File Reading, Permission Control, AWK Text Processing

Course Content#


  • cd: Change working directory
    • Default parameter: Return to your home, [PS] C language does not support default parameters, can be implemented through macros
    • Parameter ~: Return to your home, can specify the home of a username using [~username]
    • Parameter -: Return to the last directory, suitable for switching between two long paths
  • pwd
    • -L Logical working directory
    • -P Physical working directory [real]
    • Mainly reflected in soft links
      • ln -s [file to link] [location of soft link / or location of soft link / soft link name]
      • Both are in the same physical space, physical directories are consistent
      • [Delete] For soft link test pointing to a folder
        • [rm test] only deletes this link file
        • [rm -r test/] will delete all contents in the linked folder, dangerous!
          • Although this operation will prompt that test/ is not a directory, test/ is already clean
          • If the link is a file instead of a folder, it does not affect the original content
      • [PS] Hard links cannot be used on directories
  • mkdir
    • -p Automatically create parent directories when creating multi-level directories
    • -m Set permissions
    • Example: mkdir -p -m 700 ./test/abc/x
  • rmdir: Can be replaced by rm
  • Absolute path: Starts from the root directory /
  • Relative path: Starts from the current directory . or the upper directory ..

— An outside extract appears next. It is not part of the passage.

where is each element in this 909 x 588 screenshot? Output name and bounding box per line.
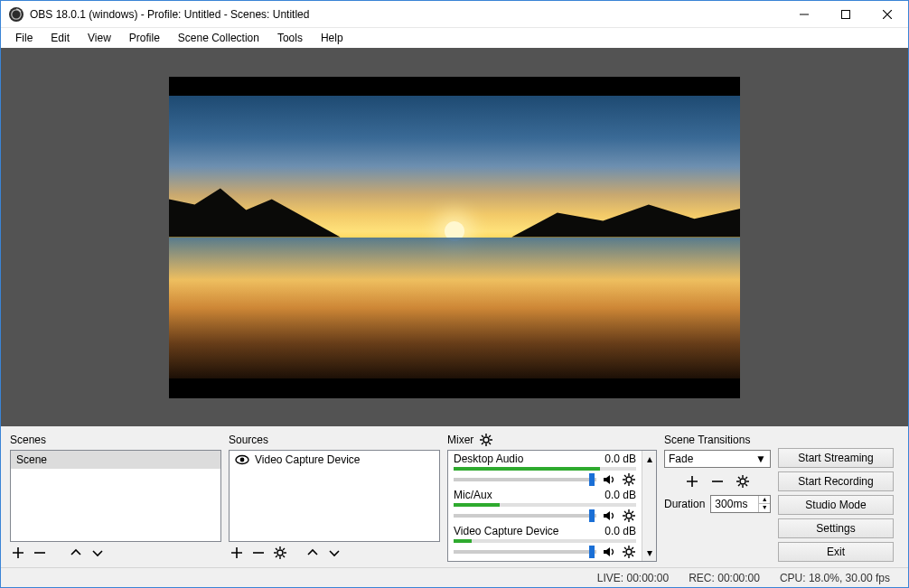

Management of Files and Directories#

  • ls: Display file and directory information
  • cp: Copy
    • -i Ask if the file exists
    • -r Recursive
    • -a = -pdr
      • p Copy along with file attributes
      • d Copy link files instead of what they point to
      • r Recursive
    • -u Only copy if the source file is newer than the destination file, suitable for large backups
    • -s Copy as a soft link; -l Copy as a hard link
    • cp/mv for multiple files, the last one must be a directory
    • ⭐cp's implementation logic
      • Open file → Read file → Write file
      • [If cp is a pipe]
        • It needs to receive data from the other end to read data and then write
        • After cp, the copy result is a normal file storing pipe data
  • rm: Delete
    • -i Interactive mode, will ask
    • -r Recursive
    • -f Force
  • mv: Move
    • Essentially cp + rm
    • -i, -f, -u, similar to cp
  • basename: Get file name; dirname: Get directory name
    • Will not check if there is a file
    • basename /home/xxx/abc → abc
    • dirname /home/xxx/abc → /home/xxx
    • Generally used in shell scripts
  • rename: Can be replaced by cp, mv

Viewing File Contents#

  • cat: Read continuously in the forward direction [reverse: tac]
    • -A = -vET
      • -v Display symbols that are generally not visible
      • -E Display line break symbol as $ [same as vim under list, nolist]
      • -T Display TAB as ^I
      • [PS] If there is a \0...stray error (when copying someone else's code), you can use -A to see special characters
    • -b List line numbers; -n List line numbers including empty lines
  • nl: Output line numbers to display files
    • Options [option parameters]👈 They have a specific order
    • -b [a/t] Method of specifying line numbers → Corresponds to [cat -n/ cat -b]
    • -n [ln/rn/rz] Representation methods for listing line numbers
    • -w [num] Number of spaces occupied by line numbers
    • Generally used for special texts
  • more, less, head, tail
    • Difference between more and less
      • more can only scroll down, search has no highlighting
      • less is more flexible, can scroll up and down, search has highlighting
    • Get lines 21 - 40: man ls | head -n 40 | tail -n -20 [cut tail, head, sed can also achieve this]
  • od View file contents in binary mode, temporarily not needed, see course notes for specific operations

Modifying File Time and Creating Files#

  • Three times
    • mtime [modify]: Modification time [default display]
    • ctime [change]: Permission modification time
    • atime [access]: Access time (recording cost is high)
    • [PS] Mac has more time types, incompatible with Linux
  • touch file
    • Mainly used to modify time
    • If it does not exist, it will be created automatically
    • Special usage is rare, see course notes for details
    • [PS] Can change the file time back to avoid detection

File Hidden Attributes#

Can be changed through chattr [+/-options]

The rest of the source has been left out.